• Evaluation of Nurses' Competency in the Assessment of Neonatal Abstinence Syndrome

      Harrow, Cheryl (2013)
      Neonatal abstinence syndrome (NAS) is a growing concern with the increased rate of prescription and illicit drug use during pregnancy. Assessment of NAS requires nurses to have knowledge and a complex skill set to provide quality care. The purpose of this quality improvement project was to evaluate the impact of an NAS educational intervention and the use of a systematically approached NAS scoring tool upon the nurses' ability to accurately assess infants with NAS. Nurses at a private community hospital participated in a comprehensive educational intervention guided by a cognitive learning theory to improve their knowledge and skills in the assessment of infants at risk for NAS. The education program focused on the presentation of NAS symptoms and principles of the modified Finnegan NAS scoring tool.

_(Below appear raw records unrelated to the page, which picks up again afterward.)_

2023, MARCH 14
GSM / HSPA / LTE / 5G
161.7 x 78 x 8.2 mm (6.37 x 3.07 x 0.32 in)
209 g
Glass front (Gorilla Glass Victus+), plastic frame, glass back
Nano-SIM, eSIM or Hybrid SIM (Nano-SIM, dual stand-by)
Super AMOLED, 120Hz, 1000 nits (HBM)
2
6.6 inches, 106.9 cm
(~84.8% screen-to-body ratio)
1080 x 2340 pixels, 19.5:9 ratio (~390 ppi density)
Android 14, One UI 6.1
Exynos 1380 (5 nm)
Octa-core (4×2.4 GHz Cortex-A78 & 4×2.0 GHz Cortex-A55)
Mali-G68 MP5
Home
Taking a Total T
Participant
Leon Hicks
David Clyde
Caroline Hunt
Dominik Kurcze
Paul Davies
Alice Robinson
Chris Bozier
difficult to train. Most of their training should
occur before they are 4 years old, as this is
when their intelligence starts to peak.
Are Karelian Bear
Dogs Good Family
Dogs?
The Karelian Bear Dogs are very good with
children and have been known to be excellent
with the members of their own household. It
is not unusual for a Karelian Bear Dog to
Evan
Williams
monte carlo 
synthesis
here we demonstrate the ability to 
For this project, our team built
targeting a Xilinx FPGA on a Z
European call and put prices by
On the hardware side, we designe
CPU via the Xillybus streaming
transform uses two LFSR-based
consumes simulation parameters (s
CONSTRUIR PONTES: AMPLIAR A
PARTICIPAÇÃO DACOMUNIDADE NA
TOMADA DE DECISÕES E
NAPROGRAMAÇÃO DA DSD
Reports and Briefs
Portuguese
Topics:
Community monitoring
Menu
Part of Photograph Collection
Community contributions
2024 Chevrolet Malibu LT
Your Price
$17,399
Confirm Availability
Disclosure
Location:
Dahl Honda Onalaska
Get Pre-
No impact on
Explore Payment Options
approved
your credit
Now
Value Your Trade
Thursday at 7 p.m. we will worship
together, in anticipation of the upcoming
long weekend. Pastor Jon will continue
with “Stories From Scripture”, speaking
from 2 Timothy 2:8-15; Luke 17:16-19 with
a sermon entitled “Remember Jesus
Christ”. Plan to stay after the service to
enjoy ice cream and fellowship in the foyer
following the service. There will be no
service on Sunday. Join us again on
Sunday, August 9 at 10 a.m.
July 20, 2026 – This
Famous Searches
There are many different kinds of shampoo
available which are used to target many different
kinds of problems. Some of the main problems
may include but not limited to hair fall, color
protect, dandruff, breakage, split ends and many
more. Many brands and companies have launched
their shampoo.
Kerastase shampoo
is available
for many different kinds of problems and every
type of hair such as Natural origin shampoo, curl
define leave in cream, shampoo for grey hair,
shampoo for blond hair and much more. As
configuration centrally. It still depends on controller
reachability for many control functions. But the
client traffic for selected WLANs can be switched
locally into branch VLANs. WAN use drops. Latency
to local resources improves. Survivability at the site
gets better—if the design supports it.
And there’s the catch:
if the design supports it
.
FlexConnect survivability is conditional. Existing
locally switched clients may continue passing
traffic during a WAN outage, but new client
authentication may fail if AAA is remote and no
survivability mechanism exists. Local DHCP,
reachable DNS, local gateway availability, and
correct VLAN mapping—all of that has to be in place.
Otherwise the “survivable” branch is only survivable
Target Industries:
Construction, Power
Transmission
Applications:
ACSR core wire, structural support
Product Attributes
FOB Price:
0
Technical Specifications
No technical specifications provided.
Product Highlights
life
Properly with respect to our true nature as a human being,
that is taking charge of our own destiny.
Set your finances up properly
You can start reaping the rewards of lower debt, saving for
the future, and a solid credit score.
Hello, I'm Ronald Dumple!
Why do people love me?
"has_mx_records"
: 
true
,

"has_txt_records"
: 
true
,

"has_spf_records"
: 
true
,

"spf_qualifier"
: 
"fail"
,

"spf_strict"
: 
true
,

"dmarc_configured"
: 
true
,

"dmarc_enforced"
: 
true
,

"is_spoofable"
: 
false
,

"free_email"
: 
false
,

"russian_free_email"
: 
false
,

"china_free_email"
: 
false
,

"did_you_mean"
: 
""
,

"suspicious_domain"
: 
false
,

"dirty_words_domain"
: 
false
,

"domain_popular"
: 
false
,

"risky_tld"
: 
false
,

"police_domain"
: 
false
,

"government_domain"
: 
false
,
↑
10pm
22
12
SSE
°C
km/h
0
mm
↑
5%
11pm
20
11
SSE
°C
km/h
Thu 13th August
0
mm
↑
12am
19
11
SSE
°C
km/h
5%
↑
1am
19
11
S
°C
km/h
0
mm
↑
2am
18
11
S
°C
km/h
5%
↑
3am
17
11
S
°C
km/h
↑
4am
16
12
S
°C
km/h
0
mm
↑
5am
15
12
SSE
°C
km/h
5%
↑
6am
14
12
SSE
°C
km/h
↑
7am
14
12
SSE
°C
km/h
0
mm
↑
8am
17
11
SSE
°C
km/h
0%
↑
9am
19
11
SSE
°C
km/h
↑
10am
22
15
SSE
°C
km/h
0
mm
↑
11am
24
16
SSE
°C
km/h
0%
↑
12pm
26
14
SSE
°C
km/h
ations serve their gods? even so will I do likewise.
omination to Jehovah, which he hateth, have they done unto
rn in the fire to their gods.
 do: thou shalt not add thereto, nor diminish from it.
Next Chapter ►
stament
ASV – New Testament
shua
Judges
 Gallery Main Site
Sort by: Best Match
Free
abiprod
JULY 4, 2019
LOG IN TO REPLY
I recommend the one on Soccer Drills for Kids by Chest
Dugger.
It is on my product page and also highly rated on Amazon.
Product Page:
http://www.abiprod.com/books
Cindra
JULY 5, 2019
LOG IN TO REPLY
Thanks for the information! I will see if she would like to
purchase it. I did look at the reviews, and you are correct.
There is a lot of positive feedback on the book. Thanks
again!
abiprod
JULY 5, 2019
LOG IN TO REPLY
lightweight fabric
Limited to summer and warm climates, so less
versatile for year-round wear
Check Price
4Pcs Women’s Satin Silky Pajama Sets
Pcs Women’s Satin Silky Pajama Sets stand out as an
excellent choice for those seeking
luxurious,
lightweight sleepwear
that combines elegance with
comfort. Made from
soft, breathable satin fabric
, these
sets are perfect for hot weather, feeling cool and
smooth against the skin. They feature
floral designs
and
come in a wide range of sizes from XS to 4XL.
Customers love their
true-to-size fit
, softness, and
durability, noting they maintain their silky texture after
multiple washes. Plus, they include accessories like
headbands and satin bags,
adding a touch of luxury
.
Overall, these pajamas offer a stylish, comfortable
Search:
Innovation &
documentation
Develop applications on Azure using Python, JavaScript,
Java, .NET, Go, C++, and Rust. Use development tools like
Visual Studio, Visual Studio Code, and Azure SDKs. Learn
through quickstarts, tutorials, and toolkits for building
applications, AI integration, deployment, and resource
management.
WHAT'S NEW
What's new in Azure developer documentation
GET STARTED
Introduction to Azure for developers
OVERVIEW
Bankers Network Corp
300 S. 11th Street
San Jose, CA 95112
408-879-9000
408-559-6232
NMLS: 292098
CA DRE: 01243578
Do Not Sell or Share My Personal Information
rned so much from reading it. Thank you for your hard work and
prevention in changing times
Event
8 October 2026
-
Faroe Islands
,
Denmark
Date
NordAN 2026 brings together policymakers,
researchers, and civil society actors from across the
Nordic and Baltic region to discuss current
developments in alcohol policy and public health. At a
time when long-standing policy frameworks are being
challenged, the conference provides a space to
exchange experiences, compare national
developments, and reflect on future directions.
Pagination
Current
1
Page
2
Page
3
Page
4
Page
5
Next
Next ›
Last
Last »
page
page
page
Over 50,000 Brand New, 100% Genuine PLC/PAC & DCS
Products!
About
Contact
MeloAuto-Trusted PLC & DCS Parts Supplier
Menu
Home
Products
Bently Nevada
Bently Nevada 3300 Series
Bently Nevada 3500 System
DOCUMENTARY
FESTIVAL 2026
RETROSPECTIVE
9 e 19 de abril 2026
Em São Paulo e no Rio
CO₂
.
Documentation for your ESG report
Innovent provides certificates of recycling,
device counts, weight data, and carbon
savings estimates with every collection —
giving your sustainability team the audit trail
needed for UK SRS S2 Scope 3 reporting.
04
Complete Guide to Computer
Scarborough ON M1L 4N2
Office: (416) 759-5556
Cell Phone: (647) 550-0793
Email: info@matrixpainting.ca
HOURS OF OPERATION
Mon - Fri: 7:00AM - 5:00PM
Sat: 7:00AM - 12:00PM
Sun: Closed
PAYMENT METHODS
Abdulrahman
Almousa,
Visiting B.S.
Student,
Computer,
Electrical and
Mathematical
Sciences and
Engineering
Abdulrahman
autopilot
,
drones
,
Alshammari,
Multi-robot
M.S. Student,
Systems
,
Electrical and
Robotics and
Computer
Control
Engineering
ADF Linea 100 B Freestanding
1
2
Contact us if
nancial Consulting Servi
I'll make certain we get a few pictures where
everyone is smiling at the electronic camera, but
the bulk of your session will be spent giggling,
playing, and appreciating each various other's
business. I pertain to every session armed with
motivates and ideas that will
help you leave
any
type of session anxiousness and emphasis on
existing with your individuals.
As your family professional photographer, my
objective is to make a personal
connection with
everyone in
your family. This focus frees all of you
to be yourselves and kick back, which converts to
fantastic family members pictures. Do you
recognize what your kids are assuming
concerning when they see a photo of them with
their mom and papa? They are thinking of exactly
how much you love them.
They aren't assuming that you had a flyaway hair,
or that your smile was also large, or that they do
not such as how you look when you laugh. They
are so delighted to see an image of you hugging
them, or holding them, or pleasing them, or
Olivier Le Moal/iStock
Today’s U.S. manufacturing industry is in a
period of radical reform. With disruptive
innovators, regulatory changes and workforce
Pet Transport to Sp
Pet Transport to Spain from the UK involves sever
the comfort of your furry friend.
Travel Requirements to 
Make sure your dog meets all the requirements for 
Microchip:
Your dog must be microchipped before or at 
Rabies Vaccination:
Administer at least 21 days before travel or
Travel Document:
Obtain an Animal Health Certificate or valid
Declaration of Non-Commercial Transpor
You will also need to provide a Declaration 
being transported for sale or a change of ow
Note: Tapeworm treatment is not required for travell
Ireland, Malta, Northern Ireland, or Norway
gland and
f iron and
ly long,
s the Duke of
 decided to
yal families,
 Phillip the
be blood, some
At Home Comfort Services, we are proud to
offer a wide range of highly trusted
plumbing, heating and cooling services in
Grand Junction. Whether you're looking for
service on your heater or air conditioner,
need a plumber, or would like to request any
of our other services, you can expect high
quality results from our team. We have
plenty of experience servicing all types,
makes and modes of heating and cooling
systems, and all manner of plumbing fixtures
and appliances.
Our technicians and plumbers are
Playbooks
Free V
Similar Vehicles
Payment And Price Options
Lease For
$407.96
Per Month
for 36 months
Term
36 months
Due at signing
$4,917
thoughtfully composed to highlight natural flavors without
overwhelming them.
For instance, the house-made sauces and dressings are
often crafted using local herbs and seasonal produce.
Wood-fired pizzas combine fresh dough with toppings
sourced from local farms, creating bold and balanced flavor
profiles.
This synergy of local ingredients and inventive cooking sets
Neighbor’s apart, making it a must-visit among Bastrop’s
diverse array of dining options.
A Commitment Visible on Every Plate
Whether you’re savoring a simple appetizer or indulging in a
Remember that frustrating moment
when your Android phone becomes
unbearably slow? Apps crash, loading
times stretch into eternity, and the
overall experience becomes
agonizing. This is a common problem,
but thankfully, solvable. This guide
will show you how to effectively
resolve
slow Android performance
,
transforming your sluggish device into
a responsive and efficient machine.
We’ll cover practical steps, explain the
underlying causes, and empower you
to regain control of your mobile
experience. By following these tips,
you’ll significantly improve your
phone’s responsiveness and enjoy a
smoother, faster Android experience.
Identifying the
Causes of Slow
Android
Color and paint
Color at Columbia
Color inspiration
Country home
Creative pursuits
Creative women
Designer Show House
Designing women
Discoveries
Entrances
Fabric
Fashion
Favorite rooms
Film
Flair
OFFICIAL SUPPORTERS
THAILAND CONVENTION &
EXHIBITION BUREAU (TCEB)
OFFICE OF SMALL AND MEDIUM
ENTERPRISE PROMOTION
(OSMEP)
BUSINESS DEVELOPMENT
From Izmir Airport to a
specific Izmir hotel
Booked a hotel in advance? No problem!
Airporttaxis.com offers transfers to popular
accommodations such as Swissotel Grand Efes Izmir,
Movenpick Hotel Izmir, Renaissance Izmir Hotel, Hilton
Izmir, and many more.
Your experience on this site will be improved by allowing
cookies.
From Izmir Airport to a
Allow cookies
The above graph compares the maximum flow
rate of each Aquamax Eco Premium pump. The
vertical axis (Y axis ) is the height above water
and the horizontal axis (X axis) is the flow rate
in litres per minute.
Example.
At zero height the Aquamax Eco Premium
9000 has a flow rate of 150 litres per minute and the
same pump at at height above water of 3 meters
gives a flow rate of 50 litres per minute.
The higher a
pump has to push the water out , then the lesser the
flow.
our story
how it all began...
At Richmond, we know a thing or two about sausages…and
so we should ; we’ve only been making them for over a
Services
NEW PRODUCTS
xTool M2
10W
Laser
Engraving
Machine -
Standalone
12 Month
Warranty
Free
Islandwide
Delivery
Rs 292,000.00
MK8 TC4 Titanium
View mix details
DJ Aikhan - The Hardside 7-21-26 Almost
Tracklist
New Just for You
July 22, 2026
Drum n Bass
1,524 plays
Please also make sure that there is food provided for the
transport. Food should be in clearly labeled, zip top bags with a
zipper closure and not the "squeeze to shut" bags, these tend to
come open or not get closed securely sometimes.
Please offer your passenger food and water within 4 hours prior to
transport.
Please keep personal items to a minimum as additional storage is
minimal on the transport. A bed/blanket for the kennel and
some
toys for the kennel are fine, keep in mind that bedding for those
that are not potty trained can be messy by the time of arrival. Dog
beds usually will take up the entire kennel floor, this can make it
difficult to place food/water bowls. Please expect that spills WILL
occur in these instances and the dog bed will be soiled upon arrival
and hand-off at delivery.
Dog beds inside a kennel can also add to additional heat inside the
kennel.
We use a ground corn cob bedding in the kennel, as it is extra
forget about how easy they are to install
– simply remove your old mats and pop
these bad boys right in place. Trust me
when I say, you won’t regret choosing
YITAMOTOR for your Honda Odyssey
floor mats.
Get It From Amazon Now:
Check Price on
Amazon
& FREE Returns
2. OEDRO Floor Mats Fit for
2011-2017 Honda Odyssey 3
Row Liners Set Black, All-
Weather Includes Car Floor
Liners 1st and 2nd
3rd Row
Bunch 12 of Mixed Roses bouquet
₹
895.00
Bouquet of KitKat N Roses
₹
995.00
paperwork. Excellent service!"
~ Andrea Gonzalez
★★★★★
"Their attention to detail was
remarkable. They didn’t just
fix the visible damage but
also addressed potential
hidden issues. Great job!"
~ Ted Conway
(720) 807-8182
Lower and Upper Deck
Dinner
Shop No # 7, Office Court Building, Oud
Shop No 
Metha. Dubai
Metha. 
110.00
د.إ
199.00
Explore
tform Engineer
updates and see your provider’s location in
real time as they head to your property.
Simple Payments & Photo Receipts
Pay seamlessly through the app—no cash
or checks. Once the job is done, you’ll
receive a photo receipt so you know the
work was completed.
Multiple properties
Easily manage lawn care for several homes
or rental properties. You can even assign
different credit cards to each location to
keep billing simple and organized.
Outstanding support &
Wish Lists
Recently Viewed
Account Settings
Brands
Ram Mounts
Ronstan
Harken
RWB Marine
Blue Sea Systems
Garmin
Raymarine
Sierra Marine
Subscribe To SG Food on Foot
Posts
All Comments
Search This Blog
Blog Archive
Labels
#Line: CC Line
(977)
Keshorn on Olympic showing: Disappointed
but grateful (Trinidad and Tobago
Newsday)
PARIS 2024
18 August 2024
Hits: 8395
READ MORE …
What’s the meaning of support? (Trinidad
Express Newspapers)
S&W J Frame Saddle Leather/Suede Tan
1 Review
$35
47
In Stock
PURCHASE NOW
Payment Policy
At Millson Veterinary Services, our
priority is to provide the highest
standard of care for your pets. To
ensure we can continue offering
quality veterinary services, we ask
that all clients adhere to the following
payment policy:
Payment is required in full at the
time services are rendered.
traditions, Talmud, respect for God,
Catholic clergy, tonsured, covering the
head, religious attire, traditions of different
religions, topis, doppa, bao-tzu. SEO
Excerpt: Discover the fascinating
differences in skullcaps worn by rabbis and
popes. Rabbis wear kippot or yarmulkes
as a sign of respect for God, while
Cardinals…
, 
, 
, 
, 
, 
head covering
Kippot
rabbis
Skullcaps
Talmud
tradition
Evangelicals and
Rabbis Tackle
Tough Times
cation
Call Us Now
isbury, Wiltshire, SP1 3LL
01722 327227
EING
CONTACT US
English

The nurses were taught how to use the tool to assess for NAS and the importance of consistent use among staff members. A pretest-posttest method demonstrated a gain in knowledge. There was a statistically significant increase from the pretest (M = 7.71, SD = 1.68) to the posttest scores (M = 9.06, SD = .98), t (33) = 5.68, P < .001. The mean increase from pretest to posttest score was 1.35 with a 95% confidence interval ranging from .868 to 1.838. The eta squared statistic (.49) indicated a large effect size. Four weeks later, a subsample of 12 participants scored videos and scenarios with predetermined NAS scores and were evaluated using an intraclass correlation coefficient which confirmed interrater reliability with a mean of .94 for the first video/scenario and .98 for the second. Comprehensive NAS education and the routine use of the modified Finnegan NAS scoring tool provided registered nurses with knowledge and skills needed to accurately assess infants at risk for NAS.